Prompt
Whenever the word "growth" shows up in a line of the data, copy that line.
+ + + +
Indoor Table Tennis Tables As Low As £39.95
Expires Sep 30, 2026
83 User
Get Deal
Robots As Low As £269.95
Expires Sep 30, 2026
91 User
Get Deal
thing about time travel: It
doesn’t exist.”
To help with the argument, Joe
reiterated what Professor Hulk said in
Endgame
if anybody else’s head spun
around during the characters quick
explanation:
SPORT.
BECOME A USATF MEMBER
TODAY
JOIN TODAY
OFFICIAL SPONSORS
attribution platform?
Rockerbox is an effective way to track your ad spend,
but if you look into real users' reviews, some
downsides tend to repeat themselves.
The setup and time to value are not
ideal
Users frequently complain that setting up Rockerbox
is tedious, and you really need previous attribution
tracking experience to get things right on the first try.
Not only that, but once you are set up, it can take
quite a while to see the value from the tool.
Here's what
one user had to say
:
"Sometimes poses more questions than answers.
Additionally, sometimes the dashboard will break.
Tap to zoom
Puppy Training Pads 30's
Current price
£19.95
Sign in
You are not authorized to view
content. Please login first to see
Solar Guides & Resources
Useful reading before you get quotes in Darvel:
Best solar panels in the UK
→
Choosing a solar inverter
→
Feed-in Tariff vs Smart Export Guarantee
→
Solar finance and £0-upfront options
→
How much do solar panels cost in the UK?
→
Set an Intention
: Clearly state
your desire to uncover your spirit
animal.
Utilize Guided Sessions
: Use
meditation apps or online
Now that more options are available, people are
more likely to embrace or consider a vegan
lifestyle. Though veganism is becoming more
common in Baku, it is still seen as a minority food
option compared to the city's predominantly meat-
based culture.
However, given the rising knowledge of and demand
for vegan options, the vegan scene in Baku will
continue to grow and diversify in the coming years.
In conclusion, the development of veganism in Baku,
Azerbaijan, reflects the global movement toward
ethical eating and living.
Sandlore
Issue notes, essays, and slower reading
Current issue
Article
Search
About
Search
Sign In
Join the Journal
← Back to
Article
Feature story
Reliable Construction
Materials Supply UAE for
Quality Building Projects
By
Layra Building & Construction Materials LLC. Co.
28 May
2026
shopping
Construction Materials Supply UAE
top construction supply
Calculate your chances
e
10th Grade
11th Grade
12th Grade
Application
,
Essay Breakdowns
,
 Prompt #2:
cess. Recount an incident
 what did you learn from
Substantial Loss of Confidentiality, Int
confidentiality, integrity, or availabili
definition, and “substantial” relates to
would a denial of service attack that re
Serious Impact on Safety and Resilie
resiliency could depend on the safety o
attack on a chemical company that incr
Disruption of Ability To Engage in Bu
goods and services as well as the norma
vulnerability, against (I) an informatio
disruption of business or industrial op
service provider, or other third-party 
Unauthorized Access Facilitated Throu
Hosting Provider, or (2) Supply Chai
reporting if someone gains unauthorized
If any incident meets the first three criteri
+ + + +
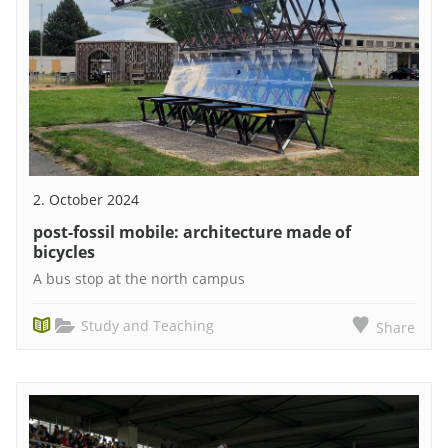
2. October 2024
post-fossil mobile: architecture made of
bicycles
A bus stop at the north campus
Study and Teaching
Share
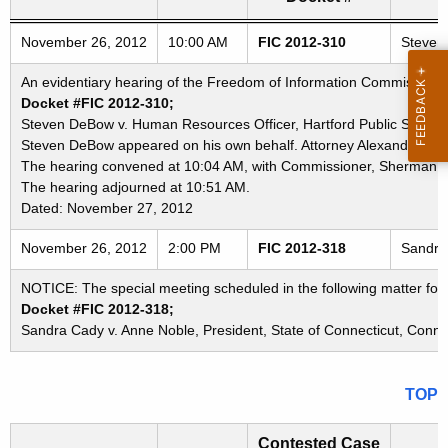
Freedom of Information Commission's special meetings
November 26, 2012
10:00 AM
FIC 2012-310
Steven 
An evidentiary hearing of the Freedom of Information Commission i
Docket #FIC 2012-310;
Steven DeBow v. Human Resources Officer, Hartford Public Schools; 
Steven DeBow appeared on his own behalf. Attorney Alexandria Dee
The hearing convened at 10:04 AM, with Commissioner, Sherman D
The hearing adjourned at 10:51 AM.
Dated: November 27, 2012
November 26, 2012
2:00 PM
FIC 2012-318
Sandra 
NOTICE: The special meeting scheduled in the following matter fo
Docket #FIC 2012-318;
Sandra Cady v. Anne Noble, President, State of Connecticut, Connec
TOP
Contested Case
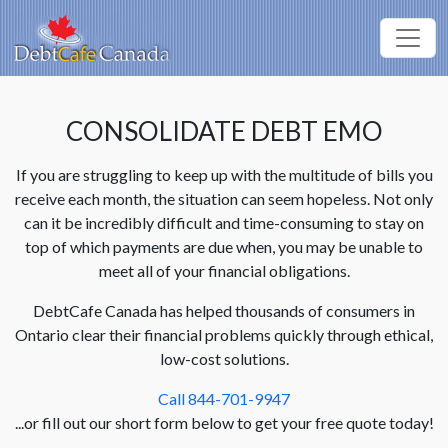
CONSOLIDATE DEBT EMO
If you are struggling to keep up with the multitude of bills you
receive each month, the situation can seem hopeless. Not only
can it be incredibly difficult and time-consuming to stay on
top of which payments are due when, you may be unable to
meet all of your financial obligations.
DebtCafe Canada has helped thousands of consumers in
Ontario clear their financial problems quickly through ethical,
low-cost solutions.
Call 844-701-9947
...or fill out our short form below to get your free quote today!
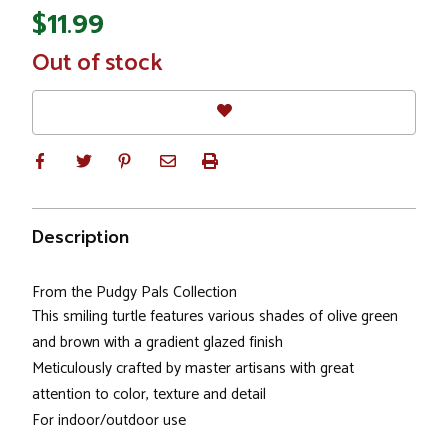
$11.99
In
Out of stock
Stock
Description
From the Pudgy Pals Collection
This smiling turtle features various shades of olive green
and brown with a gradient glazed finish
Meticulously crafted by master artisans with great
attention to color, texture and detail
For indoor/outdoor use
+ + + +
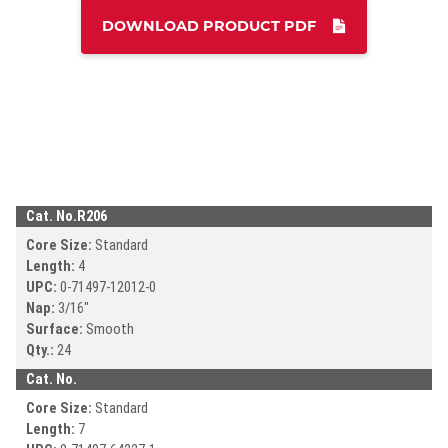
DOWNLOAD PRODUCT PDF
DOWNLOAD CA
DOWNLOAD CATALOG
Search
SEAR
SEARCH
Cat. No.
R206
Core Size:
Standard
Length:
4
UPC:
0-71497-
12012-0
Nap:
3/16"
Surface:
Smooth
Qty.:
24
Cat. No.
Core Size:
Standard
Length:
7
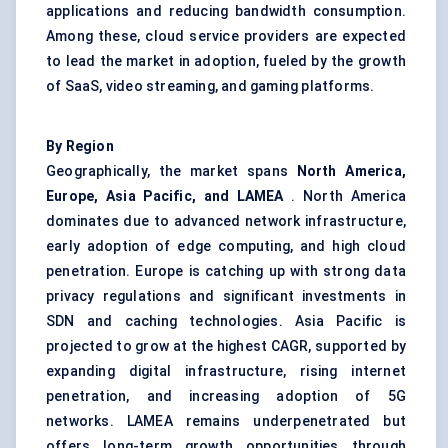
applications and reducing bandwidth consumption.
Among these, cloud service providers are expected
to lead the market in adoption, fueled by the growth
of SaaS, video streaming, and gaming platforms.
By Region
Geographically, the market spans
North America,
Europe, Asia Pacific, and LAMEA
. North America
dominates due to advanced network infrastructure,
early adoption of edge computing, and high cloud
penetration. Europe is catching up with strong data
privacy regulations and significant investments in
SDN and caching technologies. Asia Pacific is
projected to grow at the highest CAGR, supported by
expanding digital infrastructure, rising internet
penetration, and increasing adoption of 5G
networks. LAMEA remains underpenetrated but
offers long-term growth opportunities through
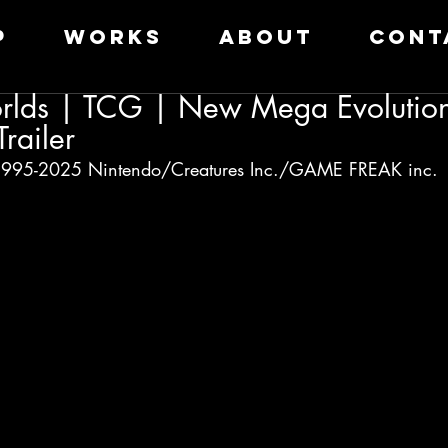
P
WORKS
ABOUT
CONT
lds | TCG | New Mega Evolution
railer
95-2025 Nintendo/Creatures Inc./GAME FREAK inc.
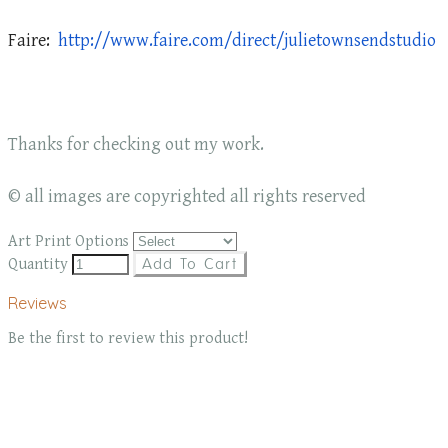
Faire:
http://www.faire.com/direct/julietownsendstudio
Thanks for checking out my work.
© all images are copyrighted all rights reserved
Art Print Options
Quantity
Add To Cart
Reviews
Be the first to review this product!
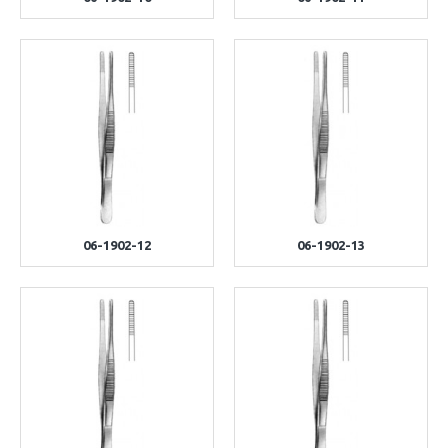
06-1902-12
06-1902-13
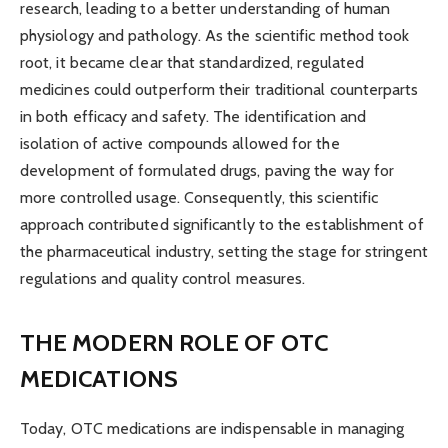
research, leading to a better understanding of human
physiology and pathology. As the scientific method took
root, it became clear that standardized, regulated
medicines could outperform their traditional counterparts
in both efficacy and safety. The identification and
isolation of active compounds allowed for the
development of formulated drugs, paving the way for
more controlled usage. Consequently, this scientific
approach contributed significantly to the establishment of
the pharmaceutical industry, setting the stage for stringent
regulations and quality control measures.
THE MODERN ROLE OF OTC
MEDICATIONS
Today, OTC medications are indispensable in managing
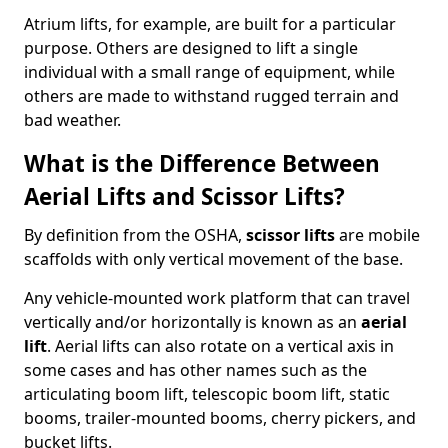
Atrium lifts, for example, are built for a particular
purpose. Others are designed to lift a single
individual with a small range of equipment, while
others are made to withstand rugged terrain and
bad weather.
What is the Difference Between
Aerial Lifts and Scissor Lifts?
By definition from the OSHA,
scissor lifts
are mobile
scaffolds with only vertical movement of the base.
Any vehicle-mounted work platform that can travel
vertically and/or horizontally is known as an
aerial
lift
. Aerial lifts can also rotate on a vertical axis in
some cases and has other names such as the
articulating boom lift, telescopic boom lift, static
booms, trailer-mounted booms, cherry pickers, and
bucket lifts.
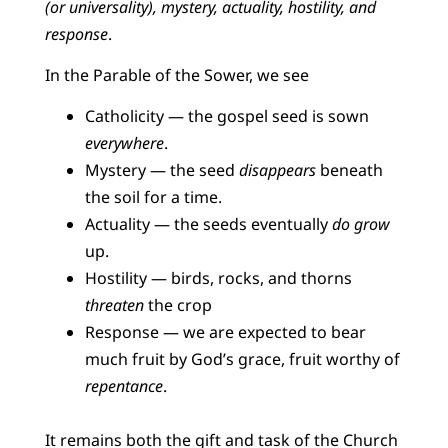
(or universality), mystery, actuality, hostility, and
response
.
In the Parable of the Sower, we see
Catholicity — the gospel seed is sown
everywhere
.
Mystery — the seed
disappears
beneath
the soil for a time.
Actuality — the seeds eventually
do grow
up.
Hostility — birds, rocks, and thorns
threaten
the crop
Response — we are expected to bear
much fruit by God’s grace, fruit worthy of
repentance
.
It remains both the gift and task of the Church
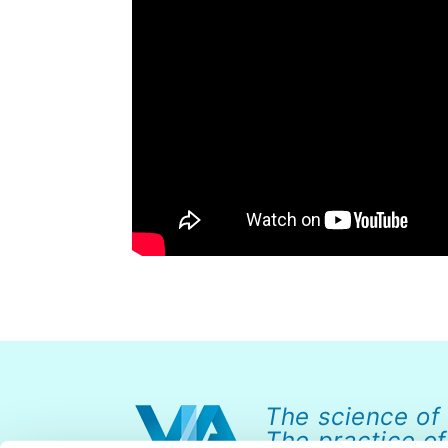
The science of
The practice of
+ + + +
Reply to the task
to lead the market in adoption, fueled by the growth
offers long-term growth opportunities through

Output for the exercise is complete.